A million citizens can protest in writing, many millions in France and Germany and elsewhere may do the same on the street, none of it matters. The people who brought you WWII nerve gases and Agent Orange can now come together to take over your food supply.

German conglomerate Bayer won EU antitrust approval on Wednesday for its $62.5bn (£44.5bn) buy of US peer Monsanto, the latest in a trio of mega mergers that will reshape the agrochemicals industry. The tie-up is set to create a company with control of more than a quarter of the world’s seed and pesticides market.
Driven by shifting weather patterns, competition in grain exports and a faltering global farm economy, Dow and Dupont, and ChemChina and Syngenta had earlier led a wave of consolidation in the sector. Both deals secured EU approval only after the companies offered substantial asset sales to boost rivals.
Environmental and farming groups have opposed all three deals, worried about their power and their advantage in digital farming data, which can tell farmers how and when to till, sow, spray, fertilise and pick crops based on algorithms. The European Commission said Bayer addressed its concerns with its offer to sell a swathe of assets to boost rival BASF [..]
“Our decision ensures that there will be effective competition and innovation in seeds, pesticides and digital agriculture markets also after this merger,” European Competition Commissioner Margrethe Vestager said in a statement. “In particular, we have made sure that the number of global players actively competing in these markets stays the same.”
[..] Vestager said the Commission, which received more than a million petitions concerning the deal, had been thorough by examining more than 2,000 different product markets and 2.7 million internal documents to produce a 1,285-page ruling. [..] Online campaigns group Avaaz criticised the EU approval.
“This is a marriage made in hell. The Commission ignored a million people who called on them to block this deal, and caved in to lobbying to create a mega-corporation which will dominate our food supply,” Avaaz legal director Nick Flynn said.
Dow-Dupont, ChemChina and Bayer Monsanto have a lot more political influence than a million Europeans, or ten million Americans. They have even convinced numerous, if not most, people that without their products the world would starve. That their chemicals are needed to feed a growing human population. Farming based on algorythms.

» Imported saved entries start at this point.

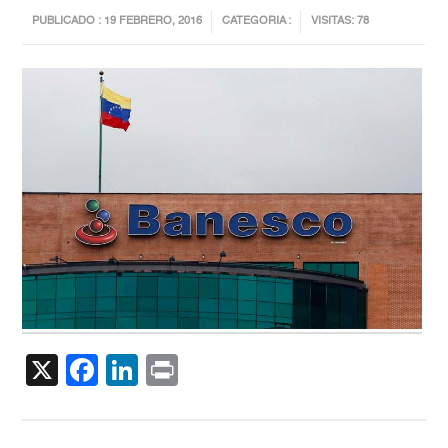
PUBLICADO : 19 FEBRERO, 2016
CATEGORIA :
VISITAS: 78
X
Facebook
LinkedIn
Print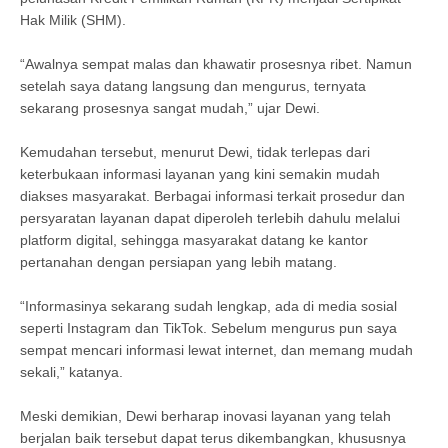
Hak Milik (SHM).
“Awalnya sempat malas dan khawatir prosesnya ribet. Namun
setelah saya datang langsung dan mengurus, ternyata
sekarang prosesnya sangat mudah,” ujar Dewi.
Kemudahan tersebut, menurut Dewi, tidak terlepas dari
keterbukaan informasi layanan yang kini semakin mudah
diakses masyarakat. Berbagai informasi terkait prosedur dan
persyaratan layanan dapat diperoleh terlebih dahulu melalui
platform digital, sehingga masyarakat datang ke kantor
pertanahan dengan persiapan yang lebih matang.
“Informasinya sekarang sudah lengkap, ada di media sosial
seperti Instagram dan TikTok. Sebelum mengurus pun saya
sempat mencari informasi lewat internet, dan memang mudah
sekali,” katanya.
Meski demikian, Dewi berharap inovasi layanan yang telah
berjalan baik tersebut dapat terus dikembangkan, khususnya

They are not ‘seed companies’. They are ‘seeds-that-need-our-chemicals-to-grow’ companies. And they are out to conquer the entire world. A 100-times worse version of Facebook. And our governments subsidize the use of their products. As we not-so-slowly see our living world be massacred by those products.

We don’t know how bad GMOs will turn out to be. Which is in itself a very good reason to ban them. Since once they spread, they can’t be stopped anymore. Then the chemical boys will own all of our food. But we do know how bad the pesticides and other chemicals they produce are. And we’re not even banning those. We just eat all that sh*t and shut up.

It’s a failure to understand what science is: that you must proof harm first before banning stuff. The only real science is the one that has adopted the Precautionary Principle.

Because science is supposed to be smart, and there’s nothing smart about destroying your own world.

Because science should never be used to hurt people or nature. Science can only be good if it benefits us. Not our wallets, but our heads and hearts and forests, and our children. Do no harm.

Yeah, I know, who am I fooling, right?